▶ TASK BRIEF
Every line below is to be set down again exactly; any image stays out.
------ DATA EXTRACTS
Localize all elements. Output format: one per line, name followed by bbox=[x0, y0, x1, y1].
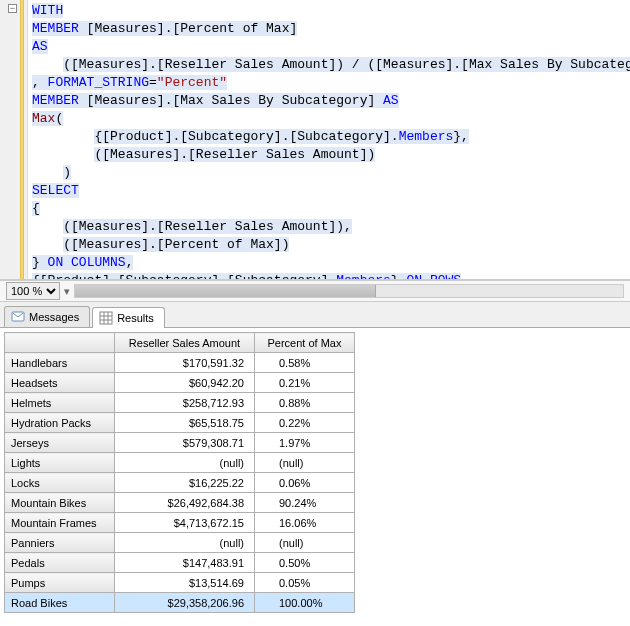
cell-amount[interactable]: (null) bbox=[115, 533, 255, 553]
table-row[interactable]: Mountain Bikes$26,492,684.3890.24% bbox=[5, 493, 355, 513]
table-row[interactable]: Panniers(null)(null) bbox=[5, 533, 355, 553]
cell-percent[interactable]: 0.06% bbox=[255, 473, 355, 493]
cell-percent[interactable]: 90.24% bbox=[255, 493, 355, 513]
cell-amount[interactable]: $579,308.71 bbox=[115, 433, 255, 453]
code-editor[interactable]: − WITH MEMBER [Measures].[Percent of Max… bbox=[0, 0, 630, 280]
row-header[interactable]: Panniers bbox=[5, 533, 115, 553]
table-row[interactable]: Headsets$60,942.200.21% bbox=[5, 373, 355, 393]
scrollbar-thumb[interactable] bbox=[75, 285, 376, 297]
table-row[interactable]: Lights(null)(null) bbox=[5, 453, 355, 473]
table-row[interactable]: Pumps$13,514.690.05% bbox=[5, 573, 355, 593]
table-row[interactable]: Pedals$147,483.910.50% bbox=[5, 553, 355, 573]
cell-percent[interactable]: 100.00% bbox=[255, 593, 355, 613]
zoom-step-down[interactable]: ▾ bbox=[64, 285, 70, 298]
cell-amount[interactable]: $60,942.20 bbox=[115, 373, 255, 393]
result-tabs: Messages Results bbox=[0, 302, 630, 328]
messages-icon bbox=[11, 310, 25, 324]
tab-messages[interactable]: Messages bbox=[4, 306, 90, 327]
zoom-select[interactable]: 100 % bbox=[6, 282, 60, 300]
cell-percent[interactable]: 0.50% bbox=[255, 553, 355, 573]
cell-percent[interactable]: 16.06% bbox=[255, 513, 355, 533]
cell-percent[interactable]: (null) bbox=[255, 533, 355, 553]
editor-gutter: − bbox=[0, 0, 28, 279]
results-pane: Reseller Sales AmountPercent of Max Hand… bbox=[0, 328, 630, 626]
table-row[interactable]: Locks$16,225.220.06% bbox=[5, 473, 355, 493]
results-grid[interactable]: Reseller Sales AmountPercent of Max Hand… bbox=[4, 332, 355, 613]
cell-amount[interactable]: $13,514.69 bbox=[115, 573, 255, 593]
table-row[interactable]: Jerseys$579,308.711.97% bbox=[5, 433, 355, 453]
zoom-bar: 100 % ▾ bbox=[0, 280, 630, 302]
cell-amount[interactable]: $29,358,206.96 bbox=[115, 593, 255, 613]
table-row[interactable]: Mountain Frames$4,713,672.1516.06% bbox=[5, 513, 355, 533]
row-header[interactable]: Lights bbox=[5, 453, 115, 473]
horizontal-scrollbar[interactable] bbox=[74, 284, 624, 298]
cell-percent[interactable]: (null) bbox=[255, 453, 355, 473]
results-icon bbox=[99, 311, 113, 325]
tab-results[interactable]: Results bbox=[92, 307, 165, 328]
collapse-toggle[interactable]: − bbox=[8, 4, 17, 13]
cell-amount[interactable]: $258,712.93 bbox=[115, 393, 255, 413]
cell-percent[interactable]: 0.05% bbox=[255, 573, 355, 593]
cell-amount[interactable]: $170,591.32 bbox=[115, 353, 255, 373]
corner-header[interactable] bbox=[5, 333, 115, 353]
row-header[interactable]: Mountain Bikes bbox=[5, 493, 115, 513]
tab-label: Results bbox=[117, 312, 154, 324]
svg-rect-1 bbox=[100, 312, 112, 324]
row-header[interactable]: Road Bikes bbox=[5, 593, 115, 613]
row-header[interactable]: Jerseys bbox=[5, 433, 115, 453]
cell-percent[interactable]: 0.21% bbox=[255, 373, 355, 393]
row-header[interactable]: Mountain Frames bbox=[5, 513, 115, 533]
cell-amount[interactable]: $26,492,684.38 bbox=[115, 493, 255, 513]
table-row[interactable]: Hydration Packs$65,518.750.22% bbox=[5, 413, 355, 433]
tab-label: Messages bbox=[29, 311, 79, 323]
row-header[interactable]: Hydration Packs bbox=[5, 413, 115, 433]
cell-amount[interactable]: $4,713,672.15 bbox=[115, 513, 255, 533]
cell-amount[interactable]: $147,483.91 bbox=[115, 553, 255, 573]
cell-percent[interactable]: 0.88% bbox=[255, 393, 355, 413]
column-header[interactable]: Percent of Max bbox=[255, 333, 355, 353]
cell-percent[interactable]: 0.58% bbox=[255, 353, 355, 373]
row-header[interactable]: Helmets bbox=[5, 393, 115, 413]
code-text[interactable]: WITH MEMBER [Measures].[Percent of Max] … bbox=[28, 0, 630, 279]
column-header[interactable]: Reseller Sales Amount bbox=[115, 333, 255, 353]
cell-amount[interactable]: (null) bbox=[115, 453, 255, 473]
table-header-row: Reseller Sales AmountPercent of Max bbox=[5, 333, 355, 353]
table-row[interactable]: Helmets$258,712.930.88% bbox=[5, 393, 355, 413]
cell-percent[interactable]: 1.97% bbox=[255, 433, 355, 453]
row-header[interactable]: Pedals bbox=[5, 553, 115, 573]
row-header[interactable]: Headsets bbox=[5, 373, 115, 393]
cell-percent[interactable]: 0.22% bbox=[255, 413, 355, 433]
row-header[interactable]: Pumps bbox=[5, 573, 115, 593]
row-header[interactable]: Handlebars bbox=[5, 353, 115, 373]
table-row[interactable]: Handlebars$170,591.320.58% bbox=[5, 353, 355, 373]
table-row[interactable]: Road Bikes$29,358,206.96100.00% bbox=[5, 593, 355, 613]
row-header[interactable]: Locks bbox=[5, 473, 115, 493]
cell-amount[interactable]: $65,518.75 bbox=[115, 413, 255, 433]
cell-amount[interactable]: $16,225.22 bbox=[115, 473, 255, 493]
------------
▶ RESULT OF THIS TASK
Localize all elements. Output format: one per line, name followed by bbox=[x0, y0, x1, y1].
cell-amount[interactable]: (null) bbox=[115, 533, 255, 553]
table-row[interactable]: Mountain Bikes$26,492,684.3890.24% bbox=[5, 493, 355, 513]
table-row[interactable]: Panniers(null)(null) bbox=[5, 533, 355, 553]
cell-percent[interactable]: 0.06% bbox=[255, 473, 355, 493]
cell-percent[interactable]: 90.24% bbox=[255, 493, 355, 513]
cell-amount[interactable]: $579,308.71 bbox=[115, 433, 255, 453]
code-editor[interactable]: − WITH MEMBER [Measures].[Percent of Max… bbox=[0, 0, 630, 280]
row-header[interactable]: Panniers bbox=[5, 533, 115, 553]
table-row[interactable]: Headsets$60,942.200.21% bbox=[5, 373, 355, 393]
scrollbar-thumb[interactable] bbox=[75, 285, 376, 297]
table-row[interactable]: Lights(null)(null) bbox=[5, 453, 355, 473]
table-row[interactable]: Pumps$13,514.690.05% bbox=[5, 573, 355, 593]
table-row[interactable]: Pedals$147,483.910.50% bbox=[5, 553, 355, 573]
cell-percent[interactable]: 100.00% bbox=[255, 593, 355, 613]
zoom-step-down[interactable]: ▾ bbox=[64, 285, 70, 298]
cell-amount[interactable]: $60,942.20 bbox=[115, 373, 255, 393]
result-tabs: Messages Results bbox=[0, 302, 630, 328]
messages-icon bbox=[11, 310, 25, 324]
tab-messages[interactable]: Messages bbox=[4, 306, 90, 327]
zoom-select[interactable]: 100 % bbox=[6, 282, 60, 300]
cell-percent[interactable]: 0.50% bbox=[255, 553, 355, 573]
cell-percent[interactable]: 16.06% bbox=[255, 513, 355, 533]
cell-percent[interactable]: (null) bbox=[255, 533, 355, 553]
editor-gutter: − bbox=[0, 0, 28, 279]
results-pane: Reseller Sales AmountPercent of Max Hand… bbox=[0, 328, 630, 626]
table-row[interactable]: Locks$16,225.220.06% bbox=[5, 473, 355, 493]
results-grid[interactable]: Reseller Sales AmountPercent of Max Hand… bbox=[4, 332, 355, 613]
cell-amount[interactable]: $13,514.69 bbox=[115, 573, 255, 593]
table-row[interactable]: Jerseys$579,308.711.97% bbox=[5, 433, 355, 453]
zoom-bar: 100 % ▾ bbox=[0, 280, 630, 302]
cell-amount[interactable]: $29,358,206.96 bbox=[115, 593, 255, 613]
table-row[interactable]: Mountain Frames$4,713,672.1516.06% bbox=[5, 513, 355, 533]
row-header[interactable]: Lights bbox=[5, 453, 115, 473]
horizontal-scrollbar[interactable] bbox=[74, 284, 624, 298]
cell-percent[interactable]: (null) bbox=[255, 453, 355, 473]
results-icon bbox=[99, 311, 113, 325]
tab-results[interactable]: Results bbox=[92, 307, 165, 328]
collapse-toggle[interactable]: − bbox=[8, 4, 17, 13]
cell-amount[interactable]: $258,712.93 bbox=[115, 393, 255, 413]
cell-percent[interactable]: 0.05% bbox=[255, 573, 355, 593]
cell-amount[interactable]: $170,591.32 bbox=[115, 353, 255, 373]
corner-header[interactable] bbox=[5, 333, 115, 353]
row-header[interactable]: Mountain Bikes bbox=[5, 493, 115, 513]
tab-label: Results bbox=[117, 312, 154, 324]
svg-rect-1 bbox=[100, 312, 112, 324]
row-header[interactable]: Road Bikes bbox=[5, 593, 115, 613]
row-header[interactable]: Jerseys bbox=[5, 433, 115, 453]
cell-percent[interactable]: 0.21% bbox=[255, 373, 355, 393]
row-header[interactable]: Mountain Frames bbox=[5, 513, 115, 533]
cell-amount[interactable]: $26,492,684.38 bbox=[115, 493, 255, 513]
table-row[interactable]: Hydration Packs$65,518.750.22% bbox=[5, 413, 355, 433]
tab-label: Messages bbox=[29, 311, 79, 323]
row-header[interactable]: Hydration Packs bbox=[5, 413, 115, 433]
cell-amount[interactable]: $4,713,672.15 bbox=[115, 513, 255, 533]
cell-amount[interactable]: $147,483.91 bbox=[115, 553, 255, 573]
cell-percent[interactable]: 0.88% bbox=[255, 393, 355, 413]
column-header[interactable]: Percent of Max bbox=[255, 333, 355, 353]
cell-percent[interactable]: 0.58% bbox=[255, 353, 355, 373]
row-header[interactable]: Helmets bbox=[5, 393, 115, 413]
code-text[interactable]: WITH MEMBER [Measures].[Percent of Max] … bbox=[28, 0, 630, 279]
column-header[interactable]: Reseller Sales Amount bbox=[115, 333, 255, 353]
cell-amount[interactable]: (null) bbox=[115, 453, 255, 473]
table-header-row: Reseller Sales AmountPercent of Max bbox=[5, 333, 355, 353]
table-row[interactable]: Helmets$258,712.930.88% bbox=[5, 393, 355, 413]
cell-percent[interactable]: 1.97% bbox=[255, 433, 355, 453]
row-header[interactable]: Pedals bbox=[5, 553, 115, 573]
row-header[interactable]: Headsets bbox=[5, 373, 115, 393]
cell-percent[interactable]: 0.22% bbox=[255, 413, 355, 433]
row-header[interactable]: Pumps bbox=[5, 573, 115, 593]
row-header[interactable]: Handlebars bbox=[5, 353, 115, 373]
table-row[interactable]: Handlebars$170,591.320.58% bbox=[5, 353, 355, 373]
table-row[interactable]: Road Bikes$29,358,206.96100.00% bbox=[5, 593, 355, 613]
row-header[interactable]: Locks bbox=[5, 473, 115, 493]
cell-amount[interactable]: $65,518.75 bbox=[115, 413, 255, 433]
cell-amount[interactable]: $16,225.22 bbox=[115, 473, 255, 493]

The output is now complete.